Major announcements about Donald Trump’s general election campaign personnel are coming this week, Trump Campaign Chairman Paul Manafort said Sunday, arguing that the GOP candidate’s campaign is not trailing Hillary Clinton’s with respect to its effectiveness.
“Our campaign, frankly, is getting organized,” Manafort said on NBC’s Meet the Press, promising that the campaign would announce key personnel hires for the campaign at the national and state levels. The campaign is now fully integrated with the Republican National Committee and active in 16 states identified as battleground states in November, he explained.
“We are confident that we are not behind the Clinton campaign,” Manafort said. “They’re muscle-bound. We’re not.”
Trump has faced criticism that he is unprepared for the general election as his fundraising has badly lagged behind that of Clinton, and his staff is a small fraction of hers. The polls, meanwhile, have shown his support swooning in recent weeks.
Trump’s advantage, Manafort said, is that he “doesn’t need to figure out what’s going on in order to say what he wants to do.”
Manafort, a lobbyist and campaign adviser to past Republican candidates, also brushed off the Clinton campaign’s criticisms that Trump traveled to Scotland to boost his new Scottish golf course while world markets gyrated in response to the U.K.’s vote to leave the European Union.

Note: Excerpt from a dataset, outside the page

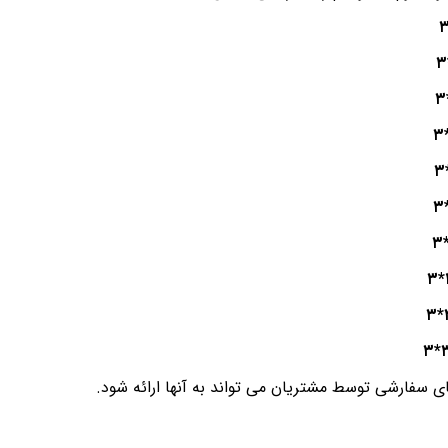
ای سفارشی توسط مشتریان می تواند به آنها ارائه شود.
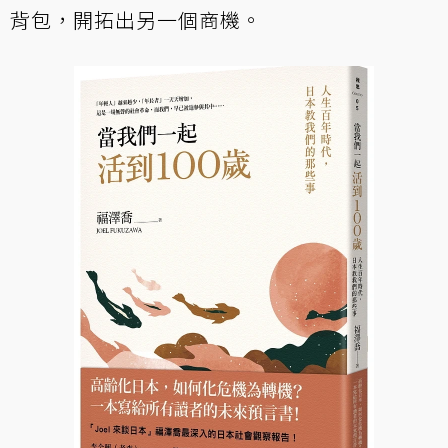
背包，開拓出另一個商機。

Trump’s “success as an international businessman and a person who gets things done is one of the attractions of his candidacy,” Manafort argued.
In fact, he said, the popular discontent that drove British voters to leave the EU will also “be the basis for the election” in the U.S.
“Hillary Clinton is ignoring the reality because she is part of the establishment,” Manafort claimed. “She can’t get away from the fact that she is part of the problem that is being rejected.”